What The Beatles really did here was blend the melodic and harmony rich sound of the popular song, and all of its strong arrangements and chord changes, with the exciting and bluesy rock ‘n roll/rhythm & blues sound of that particular time. Therefore this album basically helped to create the sub-genre of music we now refer to as pop/rock. It’s also important to view this within the context of its era. When viewing the DVD release of the complete Ed Sullivan Show episodes featuring The Beatles, complete with the other acts and commercials as well, The Beatles appearance on the show in that context seemed to come from a totally different world. So I can only imagine how in their native England, which in 1963 was defined by even more rigid social and cultural conventions than America, how the phenomenon known as Beatlemania suddenly erupted with the advent of just this one album.
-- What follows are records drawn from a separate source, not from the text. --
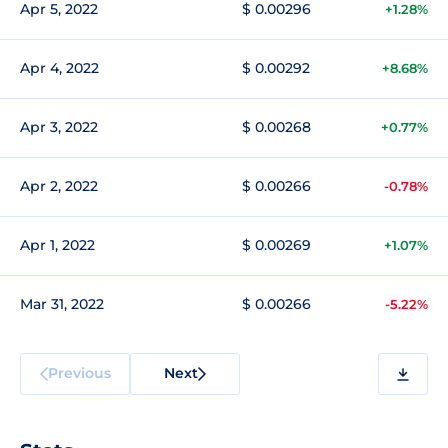
Apr 5, 2022
$ 0.00296
+1.28%
Apr 4, 2022
$ 0.00292
+8.68%
Apr 3, 2022
$ 0.00268
+0.77%
Apr 2, 2022
$ 0.00266
-0.78%
Apr 1, 2022
$ 0.00269
+1.07%
Mar 31, 2022
$ 0.00266
-5.22%
Previous
Next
The Beatles never actually had to write songs outright about non conformity. Everything physical and vocal about them gave a burgeoning generation,in America having already been deeply affected by President Kennedy’s “new frontier”, to begin to develop a thriving counterculture which would explode (and The Beatles would themselves become active participants in) in just a few short years.
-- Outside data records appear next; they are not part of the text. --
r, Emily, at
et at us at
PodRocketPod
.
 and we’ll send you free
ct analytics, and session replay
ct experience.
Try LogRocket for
One night recently at a dinner with my family we were watching The Beatles Anthology on DVD,my father remarked that before he can recalling even being in love with a woman or anything of that sort The Beatles were the first love of his life outside of his family. That struck me in a rather profound way; that The Beatles and their music could have such a profound impact on the heart and soul of just one person in my own family. I also suppose if one still holds true to the core values of the counterculture and social politics, The Beatles will probably somehow always have a similar influence in one’s life. This can actually be confirmed by a remark Paul McCartney made about The Beatles in general at the end of the Anthology documentary. And that’s that whatever else The Beatles accomplished in their comparatively brief recording career together ,the greatest thing about them were that the majority of their songs were about love ,peace and humanity. That outside the few exceptions of openly depressed or angry songs such as “Run For Your Life” , you had songs such as “Love Me Do”, “All You Need Is Love”, John’s “Give Peace A Chance”. Even songs that sound a lot sadder such as “Yesterday” and “She’s Leaving Home” all express the same impulse-though more for the need of this feeling. And in the end, as they themselves said that is the enduring message of The Beatles: the love you take is equal to the love you make.